Before I continue, a few reminders:

This text covers the second part of chapter 6 of the alternate edition of the textbook.

Linear Transformations

Recall from the Vector Spaces post that a vector space has two operations: addition and scalar multiplication. Consider these matrix transformations: \(T(\mathbf{u} + \mathbf{v}) = A(\mathbf{u} + \mathbf{v}) = A\mathbf{u}+A\mathbf{v} = T(\mathbf{u})+T(\mathbf{v})\), and \(T(c\mathbf{u}) = A(c\mathbf{u}) = cA\mathbf{u} = cT(\mathbf{u})\). From this, it's easy to understand the textbook definition:

Let \(\mathbf{u}\text{ and }\mathbf{v}\) be vectors in \(R^n\) and \(c\) be a scalar. A transformation \(T:R^n\rightarrow{R^n}\) is a linear transformation if \(T(\mathbf{u} + \mathbf{v}) = T(\mathbf{u})+T(\mathbf{v})\) and \(T(c\mathbf{u}) = cT(\mathbf{u})\).

These properties tell us that all linear transformations preserve addition and scalar multiplication. Every matrix transformation is linear, but translations and affine transformations are not (I'll show you later that there is a workaround).

We can refer to a transformation where domain and codomain are the same (such as \(R^n\rightarrow{R^n}\)) as an operator.

In the previous post, I (and the textbook author) used ad hoc ways of arriving at matrices that describe transformations such as dilations, rotations, and reflections. Now, we will learn a formal method.

Let's start with the example, but first require the namespaces that we're going to need:

(require '[uncomplicate.neanderthal
           [native :refer [dv dge]]
           [core :refer [mv mm col axpy copy]]
           [linalg :refer [ev! sv! trf tri]]
           [math :refer [cos sin pi]]])

The example 3 from page 259 of the textbook tries to find a matrix that describes the following transformation: \(T\left(\begin{bmatrix}x\\y\\\end{bmatrix}\right)=\begin{bmatrix}2x+y\\3y\end{bmatrix}\).

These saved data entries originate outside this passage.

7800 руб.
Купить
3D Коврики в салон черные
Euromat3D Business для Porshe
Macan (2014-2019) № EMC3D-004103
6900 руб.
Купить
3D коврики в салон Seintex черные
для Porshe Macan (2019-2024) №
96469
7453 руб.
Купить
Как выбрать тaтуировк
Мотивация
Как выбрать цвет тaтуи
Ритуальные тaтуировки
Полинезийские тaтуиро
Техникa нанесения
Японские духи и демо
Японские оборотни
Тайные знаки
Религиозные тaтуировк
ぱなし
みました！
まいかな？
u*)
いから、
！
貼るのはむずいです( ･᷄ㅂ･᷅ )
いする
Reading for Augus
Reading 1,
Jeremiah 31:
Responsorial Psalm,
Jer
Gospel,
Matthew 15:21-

Here's what we'll do in Clojure: first we find the effect of \(T\) on the standard basis of the domain \(R^n\), and then form a matrix whose columns are those images. Easy!

(let [t! (fn [v]
           (v 0 (+ (* 2 (v 0)) (v 1)))
           (v 1 (* 3 (v 1))))
      a (dge 2 2 [1 0 0 1])]
  (t! (col a 0))
  (t! (col a 1))
  a)
#RealGEMatrix[double, mxn:2x2, layout:column, offset:0]
   ▥       ↓       ↓       ┓
   →       2.00    1.00
   →       0.00    3.00
   ┗                       ┛

Excuse the imperative code in function t!, but we've found the matrix that represents the linear transformation. Please keep in mind that vectors and matrices are functions that can retrieve or update values at specific index, but that these functions are usually boxed. In tight loops, you'd want to use entry and entry! from the uncomplicate.neanderthal.real namespace, or some other operation optimized for performance.

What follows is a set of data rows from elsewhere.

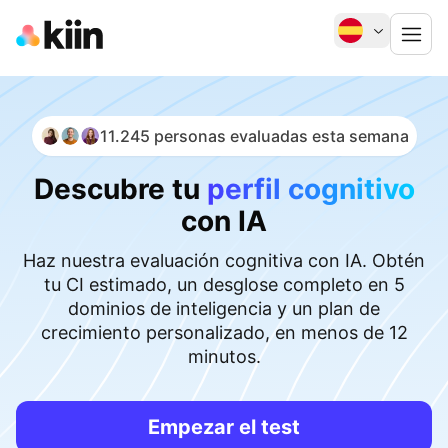
11.245 personas evaluadas esta semana
Descubre tu
perfil cognitivo
con IA
Haz nuestra evaluación cognitiva con IA. Obtén
tu CI estimado, un desglose completo en 5
dominios de inteligencia y un plan de
crecimiento personalizado, en menos de 12
minutos.
Empezar el test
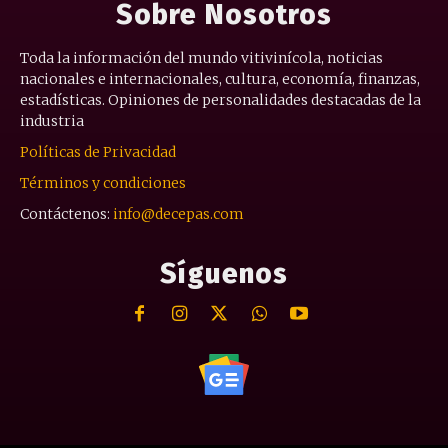
Sobre Nosotros
Toda la información del mundo vitivinícola, noticias
nacionales e internacionales, cultura, economía, finanzas,
estadísticas. Opiniones de personalidades destacadas de la
industria
Políticas de Privacidad
Términos y condiciones
Contáctenos:
info@decepas.com
Síguenos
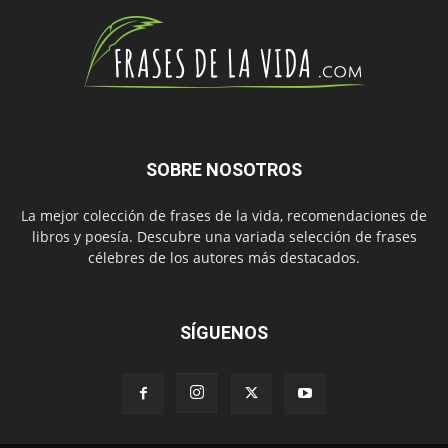
SOBRE NOSOTROS
La mejor colección de frases de la vida, recomendaciones de
libros y poesía. Descubre una variada selección de frases
célebres de los autores más destacados.
SÍGUENOS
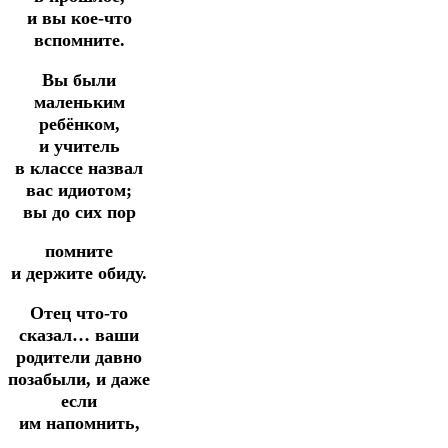
и вы кое-что
вспомните.
Вы были
маленьким
ребёнком,
и учитель
в классе назвал
вас идиотом;
вы до сих пор
помните
и держите обиду.
Отец что-то
сказал… ваши
родители давно
позабыли, и даже
если
им напомнить,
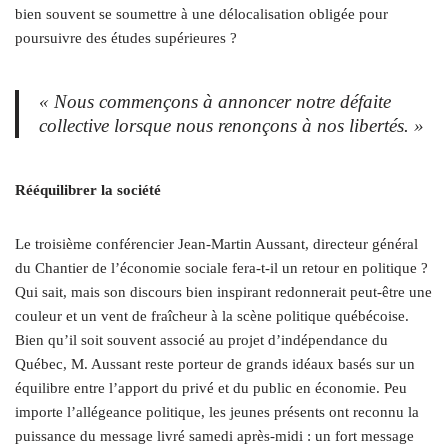
bien souvent se soumettre à une délocalisation obligée pour
poursuivre des études supérieures ?
« Nous commençons à annoncer notre défaite
collective lorsque nous renonçons à nos libertés. »
Rééquilibrer la société
Le troisième conférencier Jean-Martin Aussant, directeur général
du Chantier de l’économie sociale fera-t-il un retour en politique ?
Qui sait, mais son discours bien inspirant redonnerait peut-être une
couleur et un vent de fraîcheur à la scène politique québécoise.
Bien qu’il soit souvent associé au projet d’indépendance du
Québec, M. Aussant reste porteur de grands idéaux basés sur un
équilibre entre l’apport du privé et du public en économie. Peu
importe l’allégeance politique, les jeunes présents ont reconnu la
puissance du message livré samedi après-midi : un fort message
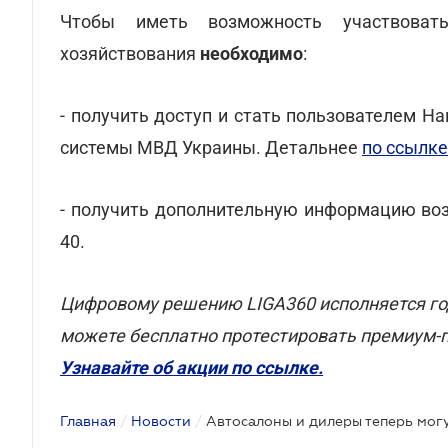
Чтобы иметь возможность участвовать
хозяйствования
необходимо
:
- получить доступ и стать пользователем 
системы МВД Украины. Детальнее
по ссылке
- получить дополнительную информацию воз
40.
Цифровому решению LIGA360 исполняется год
можете бесплатно протестировать премиум-п
Узнавайте об акции по ссылке.
Главная
/
Новости
/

Let \(T\) be a linear transformation on \(R^n\), \(\left\{\mathbf{e_1}, \mathbf{e_2}, \dots , \mathbf{e_n}\right\}\) the standard basis (see the Vector Spaces post) and \(\mathbf{u}\) arbitrary vector in \(R^n\). \(\mathbf{e_1}=\begin{bmatrix}1\\0\\\vdots\\0\end{bmatrix}\), \(\mathbf{e_2}=\begin{bmatrix}0\\1\\\vdots\\0\end{bmatrix}\), …, \(\mathbf{e_n}=\begin{bmatrix}0\\0\\\vdots\\1\end{bmatrix}\), and \(\mathbf{u}=\begin{bmatrix}c_1\\c_2\\\vdots\\c_n\end{bmatrix}\).

We can express \(\mathbf{u}\) as a linear combination of \({\mathbf{e_1}, \mathbf{e_2}, \dots , \mathbf{e_n}}\): \(\mathbf{u} = c_1\mathbf{e_1}+c_2\mathbf{e_2}+\dots+c_n\mathbf{e_n}\). If we fill that in \(T(\mathbf{u})\), and apply the properties of linear transformations (look this up in the textbook, or do your own pen and paper exercise), we find that \(A=[T(\mathbf{e_1})\cdots T(\mathbf{e_n})]\). \(A\) is called the standard matrix of \(T\).

The previous definition of linear transformations in \(R^n\) can be expanded for any vector space (not only \(R^n\)).

Homogeneous coordinates

Translation and affine transformation (see the previous post) are not linear transformations and cannot be composed, yet they are very useful operations. Programmers in computer graphics understand the value of linear algebra and utilize it well. We can see an example of how the problem of translation and affine transformation composability have been overcome in that field, and keep that in mind when we develop solutions that use more than 3 dimensions.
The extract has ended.